Talmudic sources record the placing of myrtle twigs on the bodies of the deceased, and there are halachic works that even permit the twigs to be cut on the second day of a festival, when such activity would normally be prohibited.
WHEN I mentioned the topic of this column to a friend, he added a comment of his own: “At my aunt’s recent funeral in Herzliya’s new cemetery, a secular mourner – not a family member, but close to the family – asked me if she could place flowers at the ‘grave’ during the service” (the new cemetery has no graves as such, but is burying the dead in three tiers of burial chambers).
“My advice was to wait until after the service and leave them on the ledge,” he went on. “That way, the wellmeaning mourner could feel that her expression of condolence was appreciated, while, at the same time, more Orthodox mourners would not be put out.”
My friend’s view is that burial traditions evolve, and “what counts is sensitivity to the values of the immediate family.”
As a matter of interest, he reminded me that official Israeli funeral and commemoration ceremonies do feature flowers. For example, a July 2012 press photo shows President Shimon Peres laying a wreath on the fresh grave of former prime minister Yitzhak Shamir. And last week, Delaware Gov. Jack Markell, the US’s only Jewish governor, visited Yad Vashem and laid a wreath in the Hall of Remembrance.
COMMON JEWISH practice is for funeral attendees and those visiting cemeteries to place a stone on a grave, both as a mark of respect and to show that the deceased is remembered.
The custom probably arose in ancient times, when graves were topped with cairns whose stones may have been thought to deter scavengers and grave robbers; or to warn Kohanim, members of the Jewish priestly caste who are forbidden contact with the dead, to keep their distance.
Possibly, too, among communities where superstition held sway, the stones were intended to stop the dead from rising.
SO IS it a question of flowers vs stones at Jewish funerals? If you’re talking color and beauty, it’s no contest of course.
But suddenly it doesn’t feel quite that simple.
Now that I’ve looked into the subject a bit more, I might be content to express my love for flowers on joyful occasions: Sabbaths and festivals, weddings, birthdays and other celebrations, and feel no regret that they are not traditionally accepted at Jewish funerals.
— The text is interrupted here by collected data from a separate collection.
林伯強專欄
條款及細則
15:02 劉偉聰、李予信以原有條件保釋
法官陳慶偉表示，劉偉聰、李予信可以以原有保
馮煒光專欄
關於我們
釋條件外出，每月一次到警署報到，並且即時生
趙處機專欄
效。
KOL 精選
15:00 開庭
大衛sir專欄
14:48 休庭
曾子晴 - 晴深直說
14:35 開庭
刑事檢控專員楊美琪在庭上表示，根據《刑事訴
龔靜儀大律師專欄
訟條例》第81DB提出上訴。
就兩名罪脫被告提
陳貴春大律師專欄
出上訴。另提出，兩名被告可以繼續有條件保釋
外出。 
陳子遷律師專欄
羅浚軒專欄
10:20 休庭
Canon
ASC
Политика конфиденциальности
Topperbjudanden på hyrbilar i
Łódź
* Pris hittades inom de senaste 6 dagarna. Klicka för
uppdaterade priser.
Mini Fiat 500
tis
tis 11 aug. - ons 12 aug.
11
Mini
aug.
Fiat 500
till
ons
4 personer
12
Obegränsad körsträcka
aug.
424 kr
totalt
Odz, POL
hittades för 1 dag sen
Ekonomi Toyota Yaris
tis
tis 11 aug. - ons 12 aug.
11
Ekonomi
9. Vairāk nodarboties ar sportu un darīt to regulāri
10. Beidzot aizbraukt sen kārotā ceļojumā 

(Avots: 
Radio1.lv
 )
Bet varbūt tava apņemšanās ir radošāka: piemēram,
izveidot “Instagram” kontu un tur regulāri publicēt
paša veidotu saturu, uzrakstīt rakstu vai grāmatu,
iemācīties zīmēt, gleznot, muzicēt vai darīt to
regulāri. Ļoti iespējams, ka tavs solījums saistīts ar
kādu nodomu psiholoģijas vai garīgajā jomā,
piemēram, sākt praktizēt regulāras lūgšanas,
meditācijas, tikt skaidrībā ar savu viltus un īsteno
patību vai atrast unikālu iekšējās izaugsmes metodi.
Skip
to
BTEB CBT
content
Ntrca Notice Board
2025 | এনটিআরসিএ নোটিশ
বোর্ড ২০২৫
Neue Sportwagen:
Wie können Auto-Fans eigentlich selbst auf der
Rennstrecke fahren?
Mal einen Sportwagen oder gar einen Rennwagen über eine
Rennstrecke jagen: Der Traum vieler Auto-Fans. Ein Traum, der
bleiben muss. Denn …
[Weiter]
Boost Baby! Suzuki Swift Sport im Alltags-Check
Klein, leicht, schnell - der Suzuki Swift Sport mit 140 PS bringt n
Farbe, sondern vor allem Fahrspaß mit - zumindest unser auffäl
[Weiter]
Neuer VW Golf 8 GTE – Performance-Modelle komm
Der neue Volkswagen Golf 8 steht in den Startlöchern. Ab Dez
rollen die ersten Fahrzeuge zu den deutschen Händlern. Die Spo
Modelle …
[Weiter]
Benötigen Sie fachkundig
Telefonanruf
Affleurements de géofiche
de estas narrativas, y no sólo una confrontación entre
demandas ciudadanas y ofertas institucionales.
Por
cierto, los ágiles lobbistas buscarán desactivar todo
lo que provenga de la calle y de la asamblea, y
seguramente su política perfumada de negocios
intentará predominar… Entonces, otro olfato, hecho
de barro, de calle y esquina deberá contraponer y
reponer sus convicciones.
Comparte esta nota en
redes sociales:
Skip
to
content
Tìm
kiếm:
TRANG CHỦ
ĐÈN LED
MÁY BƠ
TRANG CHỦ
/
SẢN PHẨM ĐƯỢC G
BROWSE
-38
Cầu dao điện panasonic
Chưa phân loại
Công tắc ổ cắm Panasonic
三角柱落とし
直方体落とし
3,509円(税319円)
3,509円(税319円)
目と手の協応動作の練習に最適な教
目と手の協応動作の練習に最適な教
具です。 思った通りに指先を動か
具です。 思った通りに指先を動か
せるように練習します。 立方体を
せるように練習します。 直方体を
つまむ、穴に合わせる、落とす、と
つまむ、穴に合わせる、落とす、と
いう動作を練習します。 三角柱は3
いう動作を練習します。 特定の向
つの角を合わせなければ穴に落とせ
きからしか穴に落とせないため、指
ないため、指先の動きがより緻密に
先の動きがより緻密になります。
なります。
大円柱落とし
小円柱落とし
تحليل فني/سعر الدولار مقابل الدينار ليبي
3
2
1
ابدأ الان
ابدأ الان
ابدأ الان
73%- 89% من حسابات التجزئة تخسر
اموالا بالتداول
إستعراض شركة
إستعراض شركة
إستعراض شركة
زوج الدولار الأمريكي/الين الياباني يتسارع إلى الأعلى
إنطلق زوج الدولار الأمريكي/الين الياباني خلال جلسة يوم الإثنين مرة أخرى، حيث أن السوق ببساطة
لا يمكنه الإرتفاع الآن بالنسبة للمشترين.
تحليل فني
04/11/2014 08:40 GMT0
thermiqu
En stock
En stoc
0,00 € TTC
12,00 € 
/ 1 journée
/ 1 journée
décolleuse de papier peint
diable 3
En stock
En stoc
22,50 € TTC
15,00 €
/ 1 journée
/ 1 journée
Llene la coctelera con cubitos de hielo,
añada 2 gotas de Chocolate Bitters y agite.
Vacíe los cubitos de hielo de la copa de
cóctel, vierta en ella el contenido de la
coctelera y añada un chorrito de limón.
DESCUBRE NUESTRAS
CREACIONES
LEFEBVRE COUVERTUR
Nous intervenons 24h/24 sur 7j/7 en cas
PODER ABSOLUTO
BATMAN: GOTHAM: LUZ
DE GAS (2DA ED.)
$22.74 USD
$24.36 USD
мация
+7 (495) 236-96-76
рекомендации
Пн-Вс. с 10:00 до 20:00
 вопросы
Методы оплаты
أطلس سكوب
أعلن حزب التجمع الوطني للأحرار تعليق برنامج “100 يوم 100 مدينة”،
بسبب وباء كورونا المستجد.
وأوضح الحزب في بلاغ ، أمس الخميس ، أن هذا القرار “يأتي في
In a fascinating and still very relevant 1915 essay called “Gilui Vekisui Belashon” – “What language reveals, and what it conceals” – Haim Nachman Bialik writes about the emptiness of the everyday words we so confidently bandy about, believing we are engaging in genuine communication. In contrast, he focuses on the one rare moment when someone dies.
In that moment, he says, the word-armor we have constructed which normally protects us from confronting our innermost selves cracks open, and “the abyss,” with all its terrifying existential questions, gleams.
“Suddenly everything becomes confused,” Bialik goes on.
“The unknown X-factor looms before us in all its formidableness – and we sit there on the ground, confronting it for a moment, mourners in the darkness, silent as stones.”
Death is, indeed, a time when “the abyss,” with all it contains, opens up in front of us, however briefly. Perhaps it is something to be faced in awesome silence – and with stones, rather than flowers.